タスク依存 DAG

このページでは、複数の DAG にわたる cron スケジュールに依存するのではなく、タスク依存の有向非巡回グラフ(DAG)を有効にして、単一の DAG 内の SQL テーブルノード間のタスク依存関係を指定する手順について説明します。カスタマイズ可能な設定を使用して、相互に依存する複数のテーブル更新ノードを持つ Managed Service for Apache Airflow DAG を生成します。 Cortex Framework には、タスク依存の SAP DAG(ECC と S/4HANA)の推奨設定が用意されています。ただし、さらに カスタマイズすることも、任意の データソースのタスク依存 DAG を定義することもできます。

タスク依存 DAG を有効にする

  1. config.json ファイルを変更して、enableTaskDependencies フィールドを True に設定します。この設定により、Cortex Framework は、接尾辞 _task_dep.yaml を持つタスク依存のレポート設定ファイルを検索します。
  2. タスク依存関係を必要とするデータソースごとに、接尾辞 _task_dep.yaml を持つ専用のレポート設定ファイルを作成します。詳細については、 タスク依存のレポート設定を定義するをご覧ください。
  3. table タイプのノードに新しいセクションとして table_setting.dag_settingを追加して、タスクの依存関係をカスタマイズします。 詳細については、 タスクの依存関係を指定してカスタマイズするをご覧ください。
  4. 標準のビルドプロセスを使用して Cortex Framework をビルドします。
  5. 生成されたファイルを確認します。これらのファイルは、ターゲット バケットの dags/data_source/reporting/task_dep_dags/dag_name にあります。このフォルダには、Managed Airflow DAG を定義する Python ファイルと、DAG 内の各テーブルノードの更新クエリを含む SQL ファイルが含まれます。
  6. 標準のビルドプロセスを使用して Cortex Framework をデプロイするには、ファイルを Managed Airflow DAG バケットにコピーします。

タスク依存のレポート設定を定義する

タスク依存関係を必要とするデータソースごとに、Cortex Framework は、接尾辞 _task_dep.yaml を持つタスク依存のレポート設定ファイルを想定しています。 これらのファイルを作成して更新する際は、次の点を考慮してください。

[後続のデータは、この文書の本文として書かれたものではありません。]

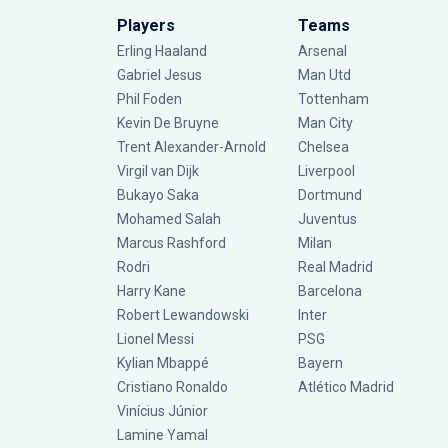
Players
Teams
Erling Haaland
Arsenal
Gabriel Jesus
Man Utd
Phil Foden
Tottenham
Kevin De Bruyne
Man City
Trent Alexander-Arnold
Chelsea
Virgil van Dijk
Liverpool
Bukayo Saka
Dortmund
Mohamed Salah
Juventus
Marcus Rashford
Milan
Rodri
Real Madrid
Harry Kane
Barcelona
Robert Lewandowski
Inter
Lionel Messi
PSG
Kylian Mbappé
Bayern
Cristiano Ronaldo
Atlético Madrid
Vinícius Júnior
Lamine Yamal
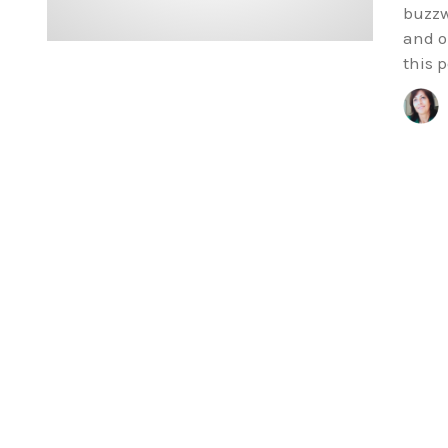
buzzw
and o
this p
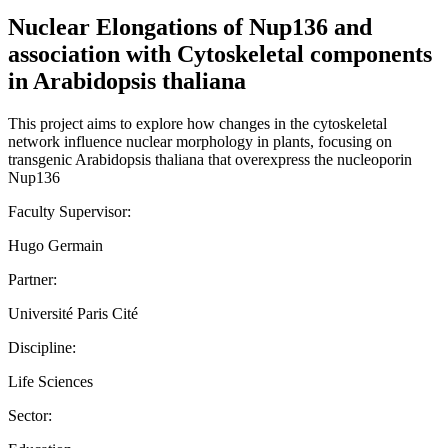
Nuclear Elongations of Nup136 and
association with Cytoskeletal components
in Arabidopsis thaliana
This project aims to explore how changes in the cytoskeletal
network influence nuclear morphology in plants, focusing on
transgenic Arabidopsis thaliana that overexpress the nucleoporin
Nup136
Faculty Supervisor:
Hugo Germain
Partner:
Université Paris Cité
Discipline:
Life Sciences
Sector:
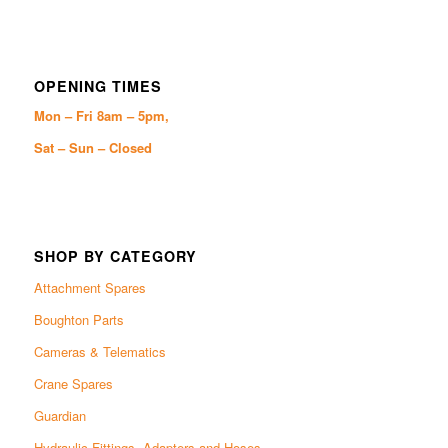
OPENING TIMES
Mon – Fri 8am – 5pm,
Sat – Sun – Closed
SHOP BY CATEGORY
Attachment Spares
Boughton Parts
Cameras & Telematics
Crane Spares
Guardian
Hydraulic Fittings, Adapters and Hoses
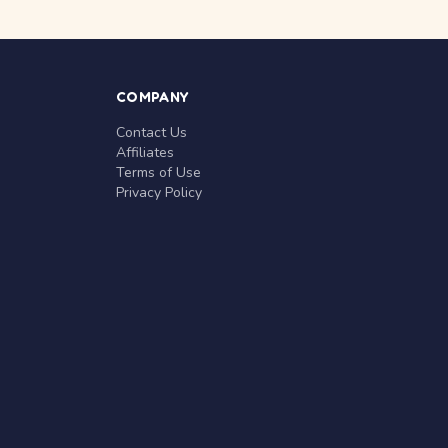
COMPANY
Contact Us
Affiliates
Terms of Use
Privacy Policy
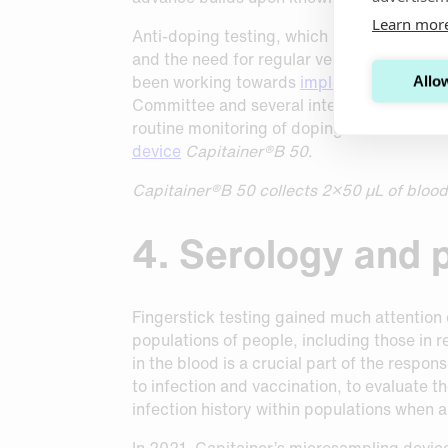
Learn mor
Anti-doping testing, which is performed in
and the need for regular venous blood dra
been working towards
implementing a DBS
Allow
Committee and several international and n
routine monitoring of doping substance usa
device
Capitainer®B 50
.
Capitainer®B 50 collects 2×50 µL of blood a
4. Serology and
Fingerstick testing gained much attention 
populations of people, including those in 
in the blood is a crucial part of the respo
to infection and vaccination, to evaluate 
infection history within populations when a
In 2021, Capitainer’s microsampling devi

  • SAP の場合は、提供されている設定ファイル reporting_settings_ecc_task_dep.yamlreporting_settings_s4_task_dep.yamlをカスタマイズして使用できます。
  • 他のデータソースの場合は、元のデータソースとともに独自のタスク依存のレポート設定を作成します(例: reporting_settings_task_dep.yaml.

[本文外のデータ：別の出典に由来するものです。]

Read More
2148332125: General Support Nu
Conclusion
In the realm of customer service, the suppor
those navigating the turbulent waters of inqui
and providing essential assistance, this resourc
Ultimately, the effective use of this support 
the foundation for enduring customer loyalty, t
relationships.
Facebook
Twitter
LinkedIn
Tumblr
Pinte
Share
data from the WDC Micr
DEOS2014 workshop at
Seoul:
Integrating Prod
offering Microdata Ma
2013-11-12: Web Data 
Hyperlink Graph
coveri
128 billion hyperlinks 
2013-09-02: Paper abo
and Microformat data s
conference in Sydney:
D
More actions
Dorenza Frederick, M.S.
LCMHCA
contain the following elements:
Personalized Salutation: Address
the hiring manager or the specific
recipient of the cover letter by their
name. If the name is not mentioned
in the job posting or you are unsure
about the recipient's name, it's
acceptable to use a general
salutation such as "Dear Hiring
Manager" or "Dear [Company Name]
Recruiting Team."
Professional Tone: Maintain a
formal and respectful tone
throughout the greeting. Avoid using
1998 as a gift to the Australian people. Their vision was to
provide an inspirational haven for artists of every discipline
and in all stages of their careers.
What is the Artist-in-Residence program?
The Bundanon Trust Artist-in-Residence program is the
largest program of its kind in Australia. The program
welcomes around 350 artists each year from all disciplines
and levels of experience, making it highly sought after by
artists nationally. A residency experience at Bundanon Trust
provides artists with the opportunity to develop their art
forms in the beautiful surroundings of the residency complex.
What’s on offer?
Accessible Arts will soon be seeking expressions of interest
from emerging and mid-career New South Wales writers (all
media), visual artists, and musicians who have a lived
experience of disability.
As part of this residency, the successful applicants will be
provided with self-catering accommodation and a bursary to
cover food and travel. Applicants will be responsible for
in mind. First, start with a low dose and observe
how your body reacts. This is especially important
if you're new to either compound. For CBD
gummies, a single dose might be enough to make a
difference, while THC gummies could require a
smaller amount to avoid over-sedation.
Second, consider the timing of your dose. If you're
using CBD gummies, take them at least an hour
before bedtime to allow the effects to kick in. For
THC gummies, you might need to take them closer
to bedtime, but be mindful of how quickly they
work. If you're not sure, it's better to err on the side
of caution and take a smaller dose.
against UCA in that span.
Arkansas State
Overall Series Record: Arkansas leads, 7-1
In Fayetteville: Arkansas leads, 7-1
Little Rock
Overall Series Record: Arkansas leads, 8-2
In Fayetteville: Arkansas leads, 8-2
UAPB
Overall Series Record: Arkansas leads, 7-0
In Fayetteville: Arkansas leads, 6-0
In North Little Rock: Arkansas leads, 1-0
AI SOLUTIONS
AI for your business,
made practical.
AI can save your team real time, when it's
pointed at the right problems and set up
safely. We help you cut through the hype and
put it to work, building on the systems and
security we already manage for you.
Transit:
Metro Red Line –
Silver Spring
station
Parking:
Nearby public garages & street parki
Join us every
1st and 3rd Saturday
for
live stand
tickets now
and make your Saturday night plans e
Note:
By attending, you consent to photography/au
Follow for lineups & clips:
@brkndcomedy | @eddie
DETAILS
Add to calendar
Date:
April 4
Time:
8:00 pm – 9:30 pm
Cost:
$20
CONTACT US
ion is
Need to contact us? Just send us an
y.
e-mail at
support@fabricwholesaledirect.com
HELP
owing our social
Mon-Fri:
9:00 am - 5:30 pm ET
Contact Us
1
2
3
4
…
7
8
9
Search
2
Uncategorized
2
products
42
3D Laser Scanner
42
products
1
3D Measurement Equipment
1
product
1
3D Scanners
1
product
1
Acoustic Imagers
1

レポート設定 ファイルで使用できるフィールドの詳細については、dag_types.py をご覧ください。

タスクの依存関係を指定してカスタマイズする

table タイプのノードに新しいセクションとして table_setting.dag_setting を追加して、タスクの依存関係をカスタマイズします。

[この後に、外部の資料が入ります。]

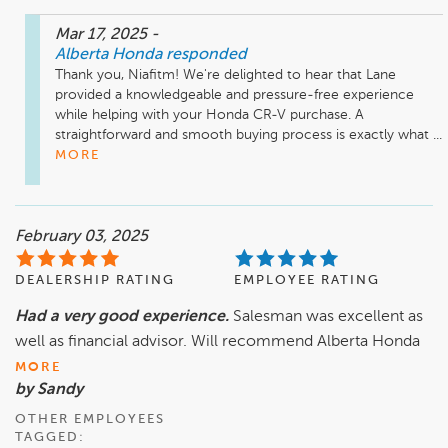
Mar 17, 2025
-
Alberta Honda
responded
Thank you, Niafitm! We're delighted to hear that Lane 
provided a knowledgeable and pressure-free experience 
while helping with your Honda CR-V purchase. A 
straightforward and smooth buying process is exactly what ...
MORE
February 03, 2025
DEALERSHIP RATING
EMPLOYEE RATING
Had a very good experience.
Salesman was excellent as
well as financial advisor. Will recommend Alberta Honda
MORE
by Sandy
OTHER EMPLOYEES
TAGGED:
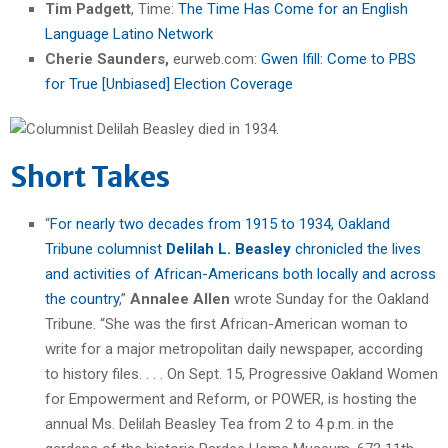
Tim Padgett
, Time:
The Time Has Come for an English
Language Latino Network
Cherie Saunders,
eurweb.com:
Gwen Ifill: Come to PBS
for True [Unbiased] Election Coverage
Short Takes
“
For nearly two decades from 1915 to 1934, Oakland
Tribune columnist
Delilah L. Beasley
chronicled the lives
and activities of African-Americans both locally and across
the country
,”
Annalee Allen
wrote Sunday for the Oakland
Tribune. “She was the first African-American woman to
write for a major metropolitan daily newspaper, according
to history files. . . . On Sept. 15, Progressive Oakland Women
for Empowerment and Reform, or POWER, is hosting the
annual Ms. Delilah Beasley Tea from 2 to 4 p.m. in the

    - sql_file: dependent_table2.sql
      type: table
      table_setting:
        dag_setting:
          name: "dag1"
          parents: ["dependent_table1.sql"]
  • DAG 設定には次の 2 つのフィールドがあります。

    • name: タスク依存 DAG 内のすべてのノード に必要な文字列。テーブルノードが属する DAG の名前を指定します。これには、DAG 内の他のノードによって親として参照される最上位ノードが含まれます。
    • parents: 同じ DAG 内の他のテーブルノードの sql_file パスを含む文字列のリスト(省略可)。ノードがトリガーされる前に、これらの親が正常に実行される必要があります。

その他の考慮事項:

  • 親が定義されていないノードは最上位ノードと見なされ、DAG の開始時に実行されます。
  • 少なくとも 1 つの最上位ノードに table_setting.load_frequency を定義する必要があります。これは DAG スケジュールとして使用されます。
  • 複数の最上位ノードに load_frequency が定義されている場合は、同じにする必要があります。
  • parents が定義されている子ノードでは、load_frequency を定義できません。
  • dag_setting が定義されていないノードは、単一のテーブル更新ノードとタスク依存関係のない DAG として、以前と同じように生成されます。
  • ビューやスクリプトなどの他のノードタイプは、タスク依存 DAG に含めることはできません。タスク依存 DAG は、テーブルを更新する DML を使用するノードのみを生成します。